Fino alla conquista di Toledo da parte di Alfonso VI, l’alimentazione corrente a Madrid doveva essere simile a quella del resto dell’Al Andalus: una cucina assortita, in cui il latte, il miele e i datteri si mescolavano con la pasta di semola e il cous-cous nordafricano e con le abitudini gastronomiche della popolazione di origine ispano-romana.

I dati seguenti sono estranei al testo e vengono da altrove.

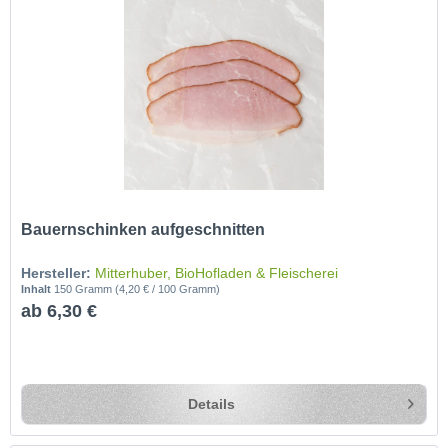
Bauernschinken aufgeschnitten
Hersteller:
Mitterhuber, BioHofladen & Fleischerei
Inhalt
150 Gramm
(4,20 € / 100 Gramm)
ab 6,30 €
Details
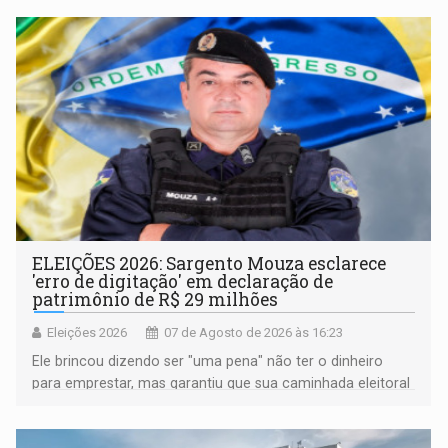
ELEIÇÕES 2026: Sargento Mouza esclarece
'erro de digitação' em declaração de
patrimônio de R$ 29 milhões
Eleições 2026
07 de Agosto de 2026 às 16:23
Ele brincou dizendo ser "uma pena" não ter o dinheiro
para emprestar, mas garantiu que sua caminhada eleitoral
segue firme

A partire da quel momento, la cucina madrilena inizia a trasformarsi molto lentamente fino a quando, nell’estate del 1561, Filippo II stabilì la capitale del Regno di Spagna a Madrid. Questo evento raddoppiò in pochissimi anni la popolazione dell’antico insediamento arabo e iniziò a definire uno degli elementi più caratteristici della gastronomia madrilena, ovvero la coesistenza di due cucine indipendenti, ma non isolate: quella popolare e quella aristocratica.
Questa distinzione tra una cucina sofisticata e un’altra di origini più umili proseguì fino al XIX secolo, anche se gli scambi reciproci sono stati costanti.
Nel XIX secolo questa divisione ha iniziato ad essere meno netta. È allora che si sviluppano le osterie – riprendendo la tradizione culinaria delle locande–, le taverne e i primi ristoranti moderni. Questi locali, insieme ai caffè, alle locande e alle pasticcerie formavano lo scenario gastronomico di Madrid alla fine del XIX e all’inizio del XX secolo. I piatti tipici di questa epoca sono il cocido de tres vuelcos (stufato servito in tre portate), i soldaditos de Pavía (baccalà fritto), il besugo alla madrilena (pagello), il potaje de vigilia (zuppa di ceci e baccalà), i bartolillos (pasticcini alla crema)…
Attualmente, moltissimi locali hanno deciso di mantenere l’identità caratteristica della gastronomia madrilena che, come poche altre, combina la tradizione e le influenze più svariate.